Amato hails from New York and is a former business leader with more than 30 years of experience.

When he was appointed to director, he had five states to choose from.

“From an entrepreneurial standpoint, there are pieces in Nevada that could grow exponentially,” he said. “It could benefit residents and it could grow with the support services we could provide.”

As director, Amato collaborates with statewide agencies to create more opportunities for small businesses and provide more training in management.

“I’m here to try to make a difference, but I can’t do it without your help,” he said. “I want every business owner, commissioner, politician, and banker to understand that we’re going to do whatever it takes to help you help small business.”

According to a report conducted by CEDA, the authority helped start 13 businesses in Churchill County and create 120 jobs during the course of 12 months.

Amato is collaborating with state government organizations, such as USDA Nevada State Director Philip Cowee, to help bring new prospects to rural businesses with the state and communities, one of the first steps to making a difference, he said.

“The state of Nevada is very lucky to have Amato in this role,” Cowee said. “I think the point is for small businesses to have access to the capital. For me, it’s about getting out to those in rural Nevada and help make a difference with our products or grants.”

Amato and SBA’s new Senior Area Manager Rachel Dahl both moved their offices from Reno to Carson City to work closer with the state.

“I want us to work with the state business and industry program every day,” Amato said. “We’re forging relationships that bring a better service to our small businesses and those who want to be in business.”

Amato said a major concern is that not many local businesses know about what SBA offers. Amato said he toured 277 businesses in Nevada and discovered less than 18 percent know SBA exists.

When Amato met with city managers in Hawthorne on Monday, they discussed the Interstate 11 project; officials said they didn’t have enough childcare for those workers traveling in remote areas. There’s a lack of transportation from outlying areas to get to Hawthorne Army Depot, the town’s largest employer.

Although a private enterprise could help, Amato said he would assist in finding a solution.

“Eighty percent of the driving force behind this country businesswise is from small businesses,” he said.

Amato said banks in Nevada also could do better, such as using more product.

He said SBA Nevada’s top lender achieved 103 loans for local businesses in the state over the course of 12 months, about $24 million, which is not much.

The administration has two main programs, a Loan Guarantee Program and 504 Program for local businesses to consider.
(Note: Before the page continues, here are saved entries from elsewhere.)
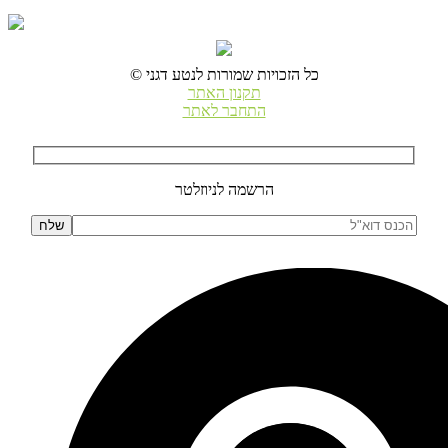
© כל הזכויות שמורות לנטע דגני
תקנון האתר
התחבר לאתר
הרשמה לניוזלטר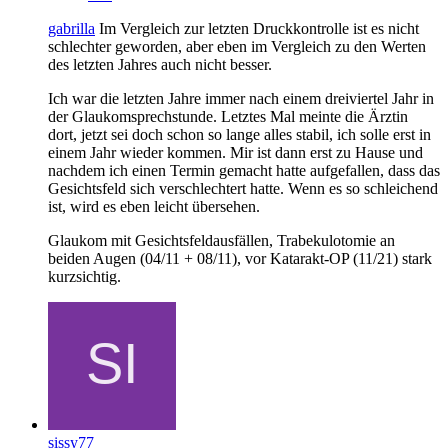
gabrilla
Im Vergleich zur letzten Druckkontrolle ist es nicht
schlechter geworden, aber eben im Vergleich zu den Werten
des letzten Jahres auch nicht besser.
Ich war die letzten Jahre immer nach einem dreiviertel Jahr in
der Glaukomsprechstunde. Letztes Mal meinte die Ärztin
dort, jetzt sei doch schon so lange alles stabil, ich solle erst in
einem Jahr wieder kommen. Mir ist dann erst zu Hause und
nachdem ich einen Termin gemacht hatte aufgefallen, dass das
Gesichtsfeld sich verschlechtert hatte. Wenn es so schleichend
ist, wird es eben leicht übersehen.
Glaukom mit Gesichtsfeldausfällen, Trabekulotomie an
beiden Augen (04/11 + 08/11), vor Katarakt-OP (11/21) stark
kurzsichtig.
sissy77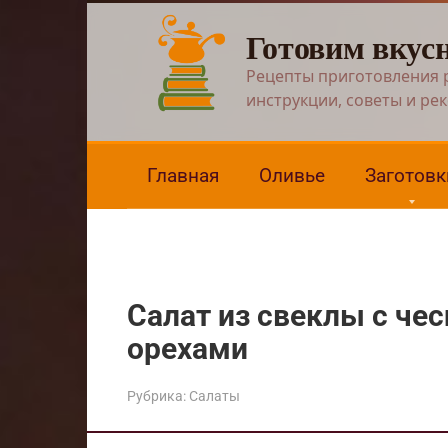
Перейти
Готовим вкус
к
контенту
Рецепты приготовления 
инструкции, советы и ре
Главная
Оливье
Заготовк
Салат из свеклы с че
орехами
Рубрика:
Салаты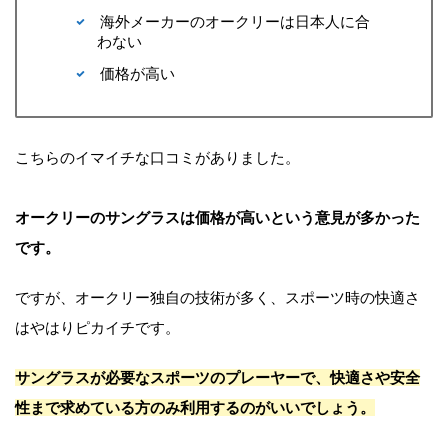
海外メーカーのオークリーは日本人に合
わない
価格が高い
こちらのイマイチな口コミがありました。
オークリーのサングラスは価格が高いという意見が多かった
です。
ですが、オークリー独自の技術が多く、スポーツ時の快適さ
はやはりピカイチです。
サングラスが必要なスポーツのプレーヤーで、快適さや安全
性まで求めている方のみ利用するのがいいでしょう。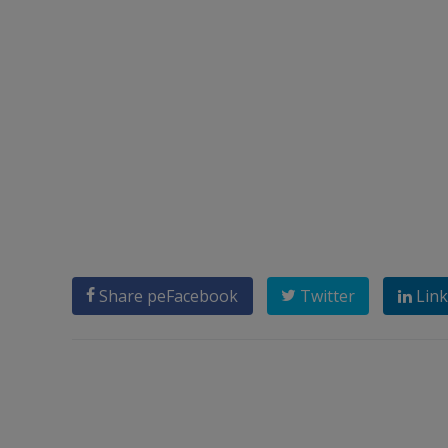
Share pe
Facebook
Twitter
Link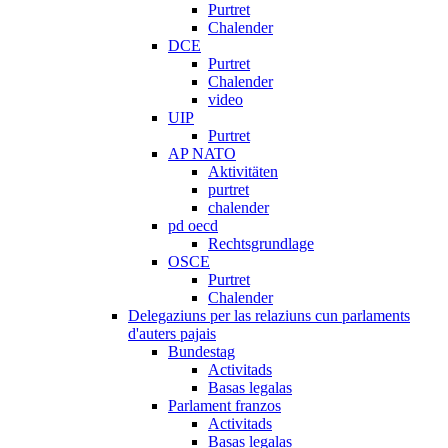
Purtret
Chalender
DCE
Purtret
Chalender
video
UIP
Purtret
AP NATO
Aktivitäten
purtret
chalender
pd oecd
Rechtsgrundlage
OSCE
Purtret
Chalender
Delegaziuns per las relaziuns cun parlaments
d'auters pajais
Bundestag
Activitads
Basas legalas
Parlament franzos
Activitads
Basas legalas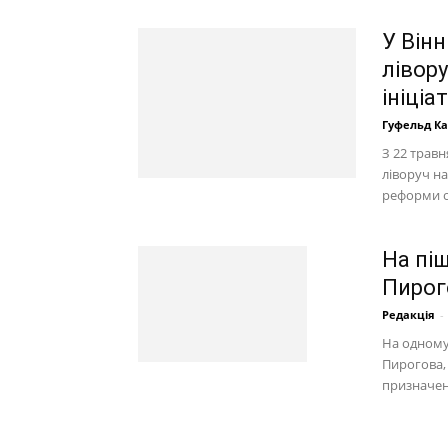
У Він
лівору
ініціа
Гуфельд К
З 22 травн
ліворуч н
реформи ор
На пі
Пирог
Редакція
-
На одному
Пирогова,
призначен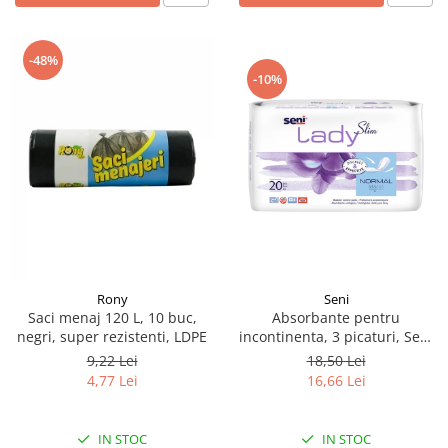
-48%
-10%
Rony
Seni
Saci menaj 120 L, 10 buc,
Absorbante pentru
negri, super rezistenti, LDPE
incontinenta​​​​​​​, 3 picaturi, Seni
Lady Slim Normal, 20 buc
9,22 Lei
18,50 Lei
4,77 Lei
16,66 Lei
IN STOC
IN STOC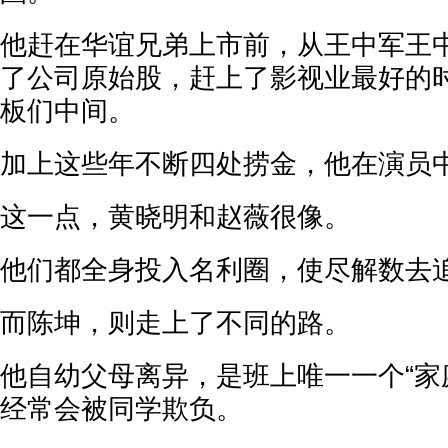
他赶在华谊兄弟上市前，从王中军王
了公司原始股，赶上了影视业最好的
板们中间。
加上这些年不断四处捞金，他在演员
这一点，黄晓明和赵薇很像。
他们都全身投入名利圈，使尽解数去
而陈坤，则走上了不同的路。
他自幼父母离异，是班上唯一一个“家
经常会被同学欺负。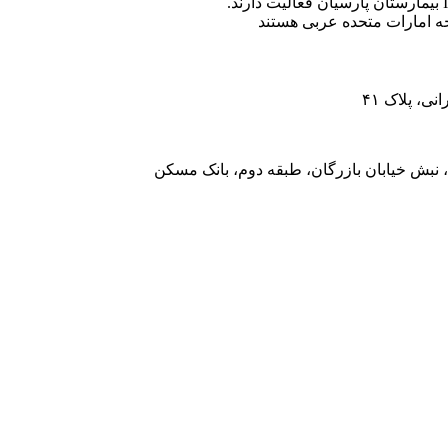
ه امارات متحده عربی هستند
، پلاک ۴۱
 نبش خیابان بازرگان، طبقه دوم، بانک مسکن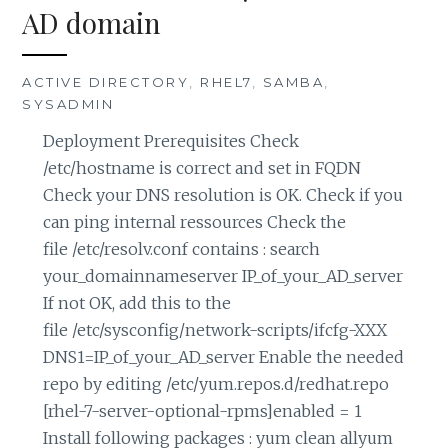
AD domain
ACTIVE DIRECTORY
,
RHEL7
,
SAMBA
,
SYSADMIN
Deployment Prerequisites Check
/etc/hostname is correct and set in FQDN
Check your DNS resolution is OK. Check if you
can ping internal ressources Check the
file /etc/resolv.conf contains : search
your_domainnameserver IP_of_your_AD_server
If not OK, add this to the
file /etc/sysconfig/network-scripts/ifcfg-XXX
DNS1=IP_of_your_AD_server Enable the needed
repo by editing /etc/yum.repos.d/redhat.repo
[rhel-7-server-optional-rpms]enabled = 1
Install following packages : yum clean allyum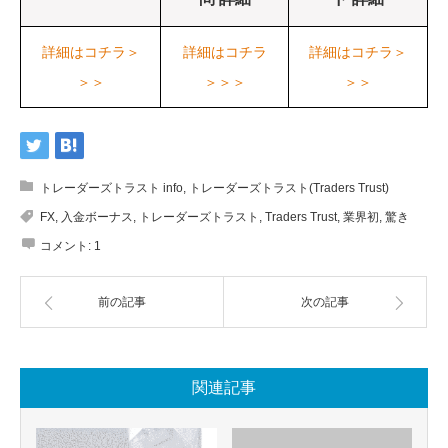
詳細はコチラ＞
詳細はコチラ
詳細はコチラ＞
＞＞
＞＞＞
＞＞
トレーダーズトラスト info
,
トレーダーズトラスト(Traders Trust)
FX
,
入金ボーナス
,
トレーダーズトラスト
,
Traders Trust
,
業界初
,
驚き
コメント:
1
前の記事
次の記事
関連記事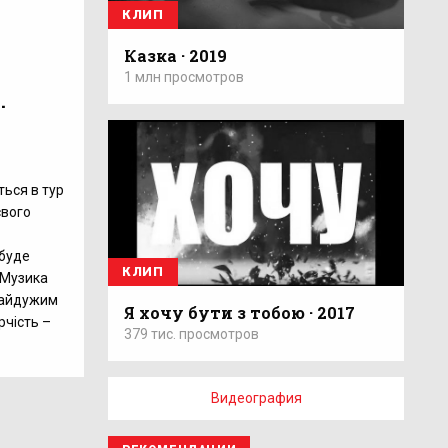
КЛИП
Казка · 2019
1 млн просмотров
.
ться в тур
свого
 буде
КЛИП
. Музика
байдужим
Я хочу бути з тобою · 2017
орчість –
379 тис. просмотров
Видеография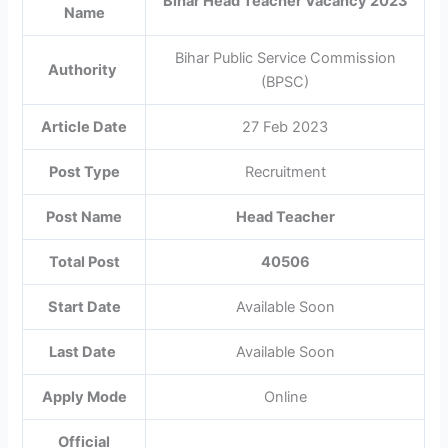
Bihar Head Teacher Vacancy 2023
Name
Bihar Public Service Commission
Authority
(BPSC)
Article Date
27 Feb 2023
Post Type
Recruitment
Post Name
Head Teacher
Total Post
40506
Start Date
Available Soon
Last Date
Available Soon
Apply Mode
Online
Official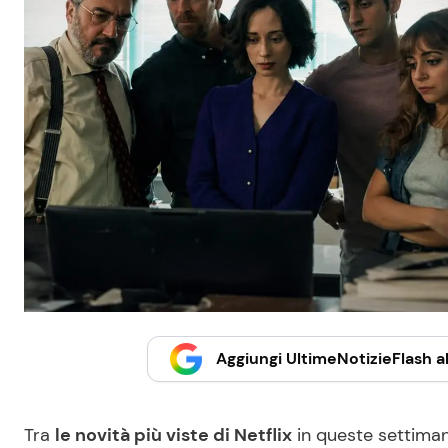
Aggiungi UltimeNotizieFlash al
Tra
le novità più viste di Netflix
in queste settiman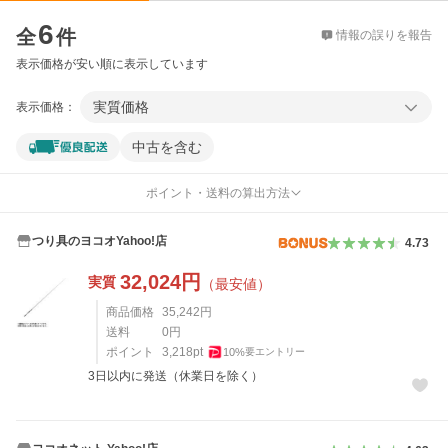
価格比較
6
全
件
情報の誤りを報告
表示価格が安い順に表示しています
実質価格
表示価格：
中古を含む
ポイント・送料の算出方法
つり具のヨコオYahoo!店
4.73
32,024
円
実質
（最安値）
商品価格
35,242
円
送料
0
円
ポイント
3,218
pt
10
%
要エントリー
3日以内に発送（休業日を除く）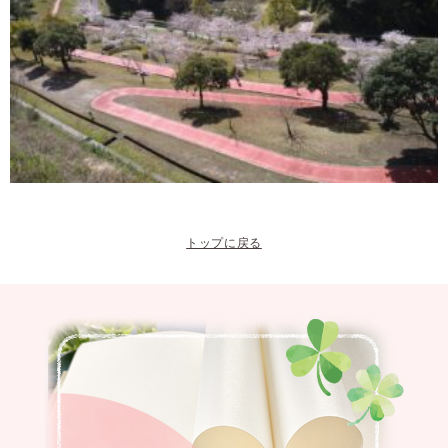
トップに戻る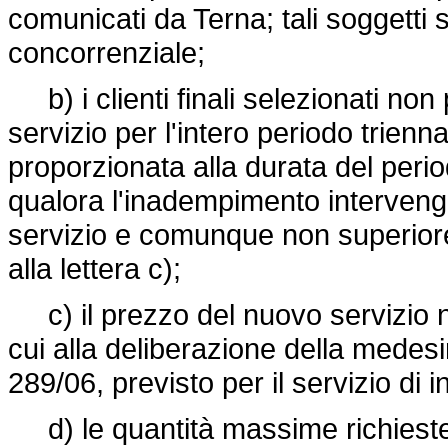
comunicati da Terna; tali soggetti
concorrenziale;
b) i clienti finali selezionati non 
servizio per l'intero periodo trien
proporzionata alla durata del per
qualora l'inadempimento intervenga
servizio e comunque non superiore a
alla lettera c);
c) il prezzo del nuovo servizio n
cui alla deliberazione della medes
289/06, previsto per il servizio di i
d) le quantità massime richieste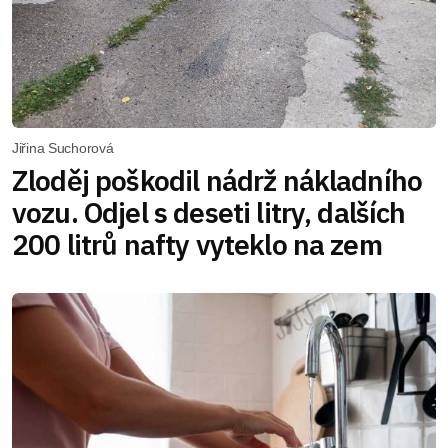
Jiřina Suchorová
Zloděj poškodil nádrž nákladního
vozu. Odjel s deseti litry, dalších
200 litrů nafty vyteklo na zem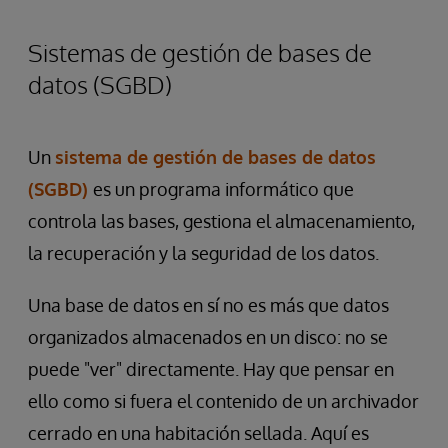
Sistemas de gestión de bases de
datos (SGBD)
Un
sistema de gestión de bases de datos
(SGBD)
es un programa informático que
controla las bases, gestiona el almacenamiento,
la recuperación y la seguridad de los datos.
Una base de datos en sí no es más que datos
organizados almacenados en un disco: no se
puede "ver" directamente. Hay que pensar en
ello como si fuera el contenido de un archivador
cerrado en una habitación sellada. Aquí es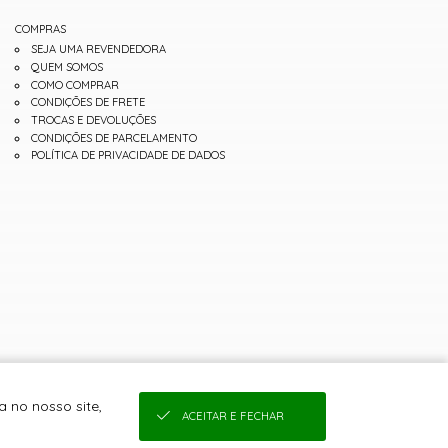
COMPRAS
SEJA UMA REVENDEDORA
QUEM SOMOS
COMO COMPRAR
CONDIÇÕES DE FRETE
TROCAS E DEVOLUÇÕES
CONDIÇÕES DE PARCELAMENTO
POLÍTICA DE PRIVACIDADE DE DADOS
 no nosso site,
ACEITAR E FECHAR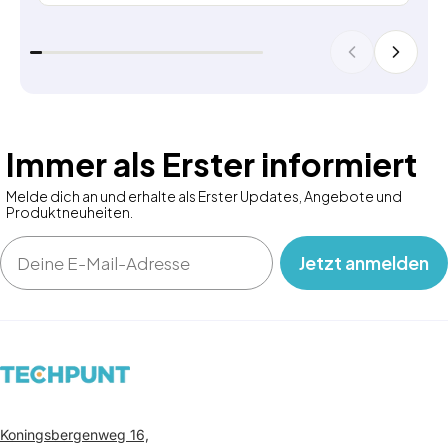
Immer als Erster informiert
Melde dich an und erhalte als Erster Updates, Angebote und
Produktneuheiten.
Email
‎ ‎ ‎ Jetzt anmelden‎ ‎ ‎ ‎
Koningsbergenweg 16,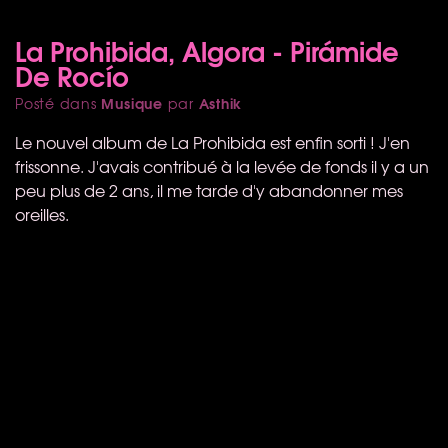
La Prohibida, Algora - Pirámide
De Rocío
Musique
Asthik
Posté dans
par
Le nouvel album de La Prohibida est enfin sorti ! J'en
frissonne. J'avais contribué à la levée de fonds il y a un
peu plus de 2 ans, il me tarde d'y abandonner mes
oreilles.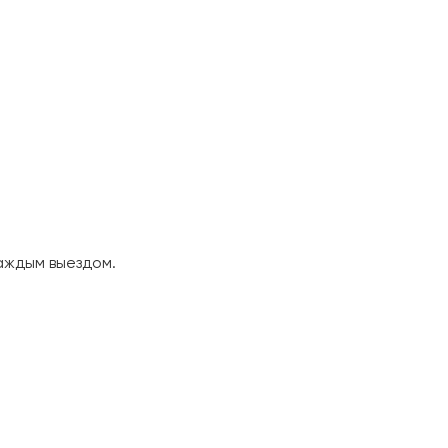
аждым выездом.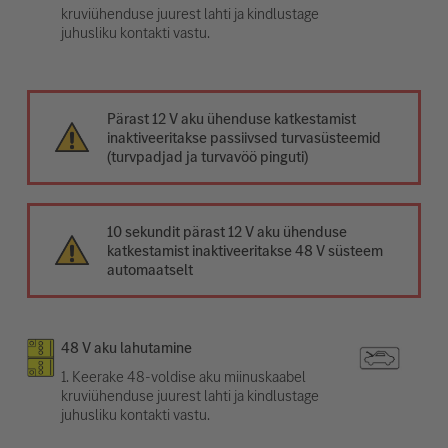
kruviühenduse juurest lahti ja kindlustage
juhusliku kontakti vastu.
Pärast 12 V aku ühenduse katkestamist
inaktiveeritakse passiivsed turvasüsteemid
(turvpadjad ja turvavöö pinguti)
10 sekundit pärast 12 V aku ühenduse
katkestamist inaktiveeritakse 48 V süsteem
automaatselt
48 V aku lahutamine
1. Keerake 48-voldise aku miinuskaabel
kruviühenduse juurest lahti ja kindlustage
juhusliku kontakti vastu.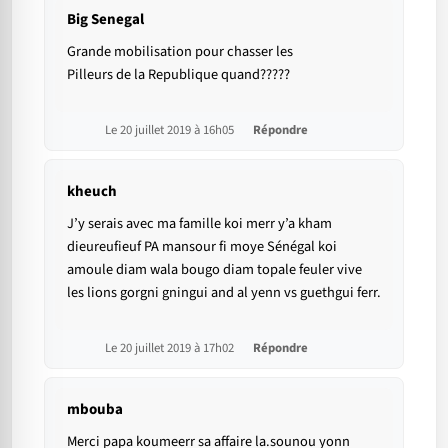
Big Senegal
Grande mobilisation pour chasser les
Pilleurs de la Republique quand?????
Le 20 juillet 2019 à 16h05
Répondre
kheuch
J’y serais avec ma famille koi merr y’a kham
dieureufieuf PA mansour fi moye Sénégal koi
amoule diam wala bougo diam topale feuler vive
les lions gorgni gningui and al yenn vs guethgui ferr.
Le 20 juillet 2019 à 17h02
Répondre
mbouba
Merci papa koumeerr sa affaire la.sounou yonn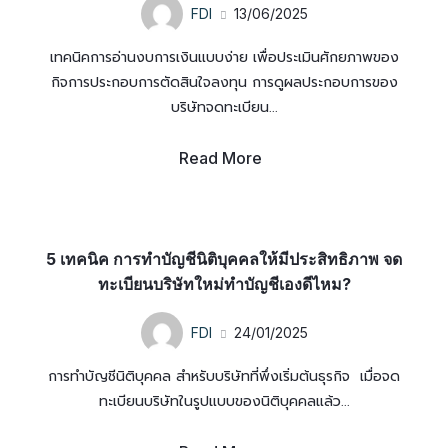
FDI
13/06/2025
เทคนิคการอ่านงบการเงินแบบง่าย เพื่อประเมินศักยภาพของ
กิจการประกอบการตัดสินใจลงทุน การดูผลประกอบการของ
บริษัทจดทะเบียน...
Read More
5 เทคนิค การทำบัญชีนิติบุคคลให้มีประสิทธิภาพ จด
ทะเบียนบริษัทใหม่ทำบัญชีเองดีไหม?
FDI
24/01/2025
การทำบัญชีนิติบุคคล สำหรับบริษัทที่พึ่งเริ่มต้นธุรกิจ เมื่อจด
ทะเบียนบริษัทในรูปแบบของนิติบุคคลแล้ว...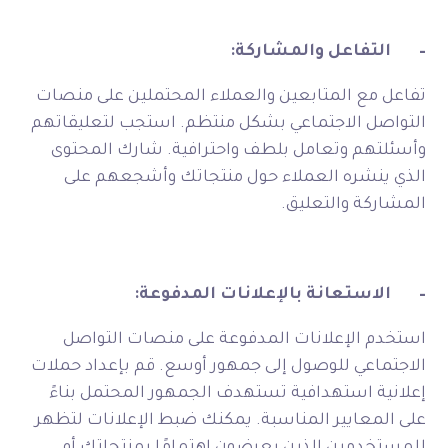
–
التفاعل والمشاركة:
تفاعل مع المتابعين والعملاء المحتملين على منصات
التواصل الاجتماعي بشكل منتظم. استجب لتعليقاتهم
وأسئلتهم وتعامل بلطف واحترافية. شارك المحتوى
الذي ينشره العملاء حول منتجاتك وأشجعهم على
المشاركة والتعليق.
–
الاستعانة بالإعلانات المدفوعة:
استخدم الإعلانات المدفوعة على منصات التواصل
الاجتماعي للوصول إلى جمهور أوسع. قم بإعداد حملات
إعلانية استهدافية تستهدف الجمهور المحتمل بناءً
على المعايير المناسبة. يمكنك ضبط الإعلانات لتظهر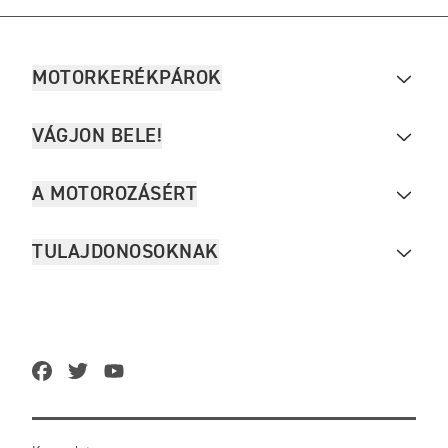
MOTORKERÉKPÁROK
VÁGJON BELE!
A MOTOROZÁSÉRT
TULAJDONOSOKNAK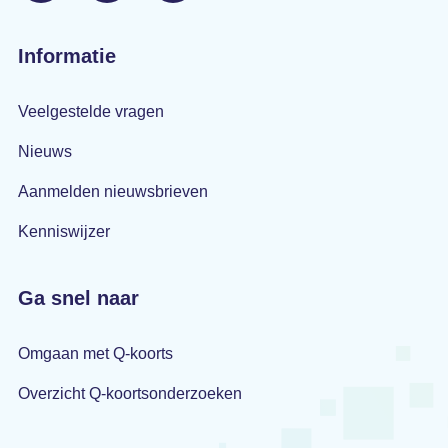
Informatie
Veelgestelde vragen
Nieuws
Aanmelden nieuwsbrieven
Kenniswijzer
Ga snel naar
Omgaan met Q-koorts
Overzicht Q-koortsonderzoeken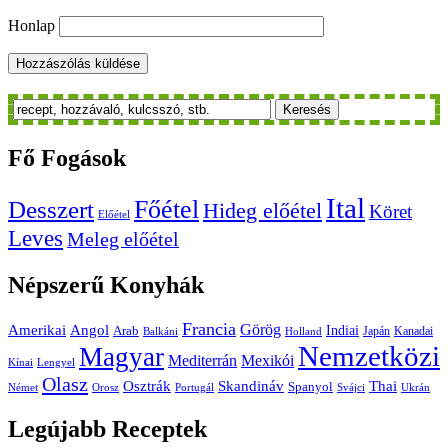
Honlap
Keresés
Fő
Fogások
Ital
Főétel
Desszert
Hideg előétel
Köret
Előétel
Leves
Meleg előétel
Népszerű
Konyhák
Francia
Amerikai
Görög
Angol
Indiai
Arab
Japán
Kanadai
Balkáni
Holland
Nemzetközi
Magyar
Mediterrán
Mexikói
Kínai
Lengyel
Olasz
Skandináv
Thai
Osztrák
Spanyol
Német
Orosz
Portugál
Svájci
Ukrán
Legújabb
Receptek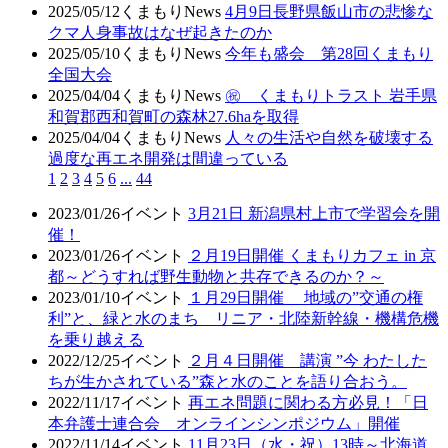
2025/05/12
くまもりNews
4月9日長野県飯山市の悲惨な
クマ人身事故はなぜ起きたのか
2025/05/10
くまもりNews
今年も盛会 第28回くまもり
全国大会
2025/04/04
くまもりNews
㊗ くまもりトラスト 岩手県
和賀郡西和賀町の森林27.6haを取得
2025/04/04
くまもりNews
人々の生活や自然を破壊する
過度な再エネ開発は間違っている
1
2
3
4
5
6
...
44
2023/01/26
イベント
3月21日 新潟県村上市で学習会を開
催！
2023/01/26
イベント
２月19日開催 くまもりカフェ in 京
都～どうすれば野生動物と共存できるのか？～
2023/01/10
イベント
１月29日開催 地域の”交通の権
利”と、緑と水のまち リニア・北陸新幹線・機構危機
を乗り越える
2022/12/25
イベント
２月４日開催 講演 ”今 わたした
ちが生かされている”森と水のことを語り合おう。
2022/11/17
イベント
再エネ問題に関わる方必見！「日
本弁護士連合会 オンラインシンポジウム」開催
2022/11/14
イベント
11月23日（水・祝）13時～北海道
“That’s not a lot at all,” Amato said. “Other competitive states have done more. But you have a lot of statewide banks here that are trying to do better.”

Those in attendance who work with loans found takeaways from Amato’s speech.

“We need to promote small businesses in Fallon,” said Jane Capurro, production manager of Prime Lending, a home loan company. “I have people that call me about small business loans and now, I know what I can do.”

As Nevada is becoming the tech pioneer land of opportunity, Amato said he’s spoken to small businesses in California cities; there are seven businesses that are interested in moving to Nevada, he said.

“Their district director doesn’t mind because they know I’m telling the truth,” he said. “We have a better regulatory environment, a better tax environment, and opportunities for growth are endless here.”

Besides gaming and mining, Amato said one of the most appealing industries drawing businesses to Nevada is medical and recreational marijuana; two Canadian pharmaceutical companies recently moved to Las Vegas for the opportunities, instead of Colorado, California, and other legalized states.

Amato’s last message to the public before leaving Fallon is to spread the word.

“We’re getting the word out together,” he said. “I’m going to do everything in my capacity to bring small businesses to the next level. We are not relevant unless you use us.”

Amato visited Hawthorne and Minden earlier this week, and was headed to Winnemucca on Thursday.

After the meeting, Churchill Economic Development Authority Executive Director Nathan Strong awarded Dahl a Lifetime Achievement Award.